The report also predicts the initial cost to motorists when the first sections open around 2014. Cars and small trucks will pay about 15.2 cents per mile, or $56.24, to travel the entire route. Truckers initially will pay 58.5 cents per mile for a cost of $216.45 to travel the entire route. Final toll rates will be set when the state negotiates contract terms on each section of the toll road.
Do not ask for whom the road tolls, it tolls for you — and me, and everyone else who drives. Now, I realize toll roads are very common in some parts of the country, but around here the Dallas North Tollway stood alone for a long, long time. After the Dallas-Fort Worth turnpike earned out the cost of building it and became a free road, it was the only road around the metroplex area that you had to pay to drive on.

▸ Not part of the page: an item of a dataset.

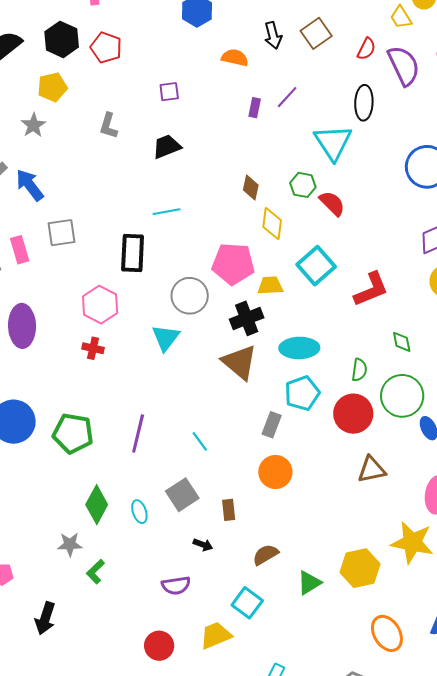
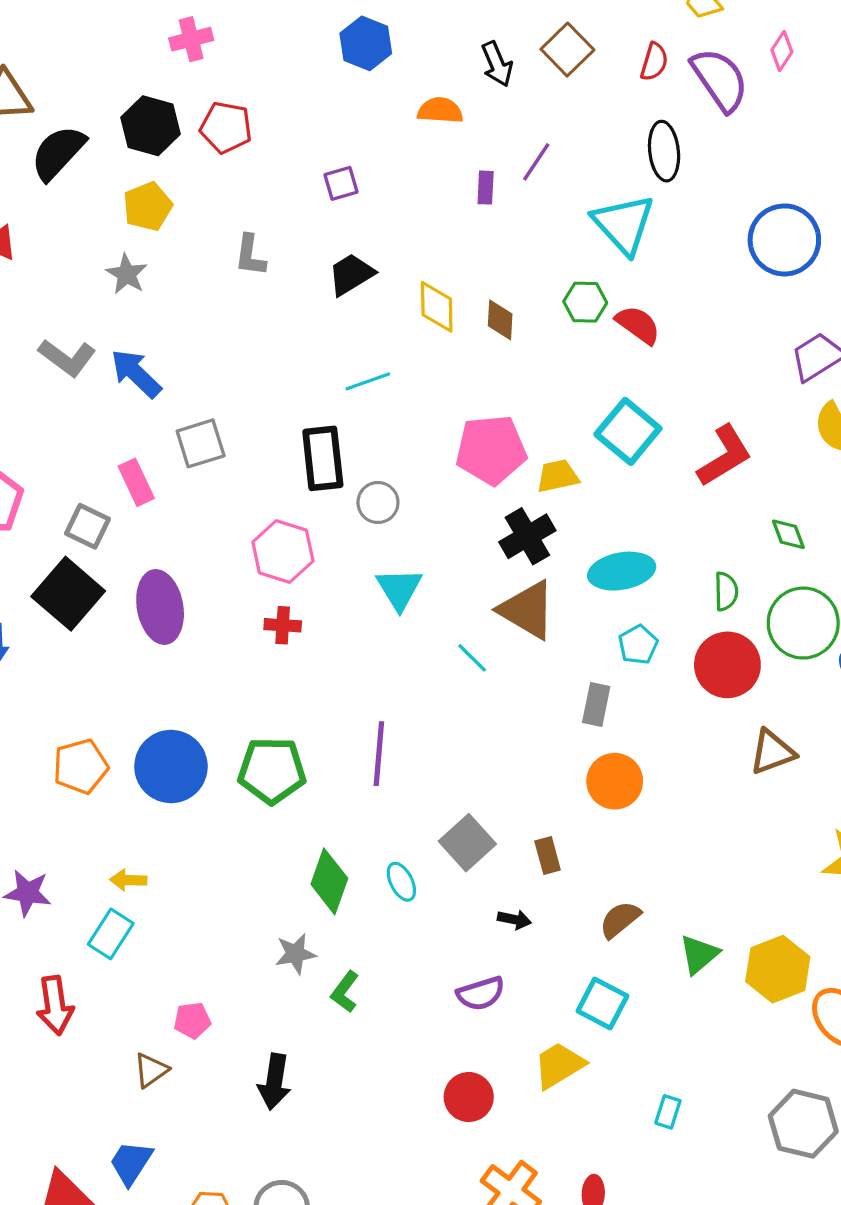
yellow diamond: (272, 224) -> (437, 307), moved
gray circle: (190, 296) -> (378, 503), moved, size x0.7
cyan pentagon: (302, 393) -> (638, 645), size x0.7
cyan line: (200, 441) -> (472, 658), moved
yellow hexagon: (360, 568) -> (778, 969), moved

Now it seems toll roads are popping up all over the place. We have the George Bush turnpike, which I admittedly use quite a bit despite my opposition in principle to the concept (I’m even more opposed in practicality to sitting still on I-635 for hours to get across town). Then there’s the extension of the DNT through Frisco, which is under construction. And the proposed Trinity Parkway inside the eastern levee of the Trinity River.
Now they’re going to build the Mother of All Tollways, this 370 mile Trans-Texas corridor. They say we’ll be paying for it for fifty years.
Is it just me, or is there something fundamentally wrong about having to fork over money just to drive on a road? Isn’t building and maintaining roads one of those things our taxes are already supposed to be paying for?
Of course, I guess it beats the proposals by some states to tax everyone for every mile they drive their cars. At least this way, I can choose to avoid the toll roads if I want, and I don’t have more government intrusion collecting information about how much I drive. If I have to, I guess I’ll take the lesser of the two evils.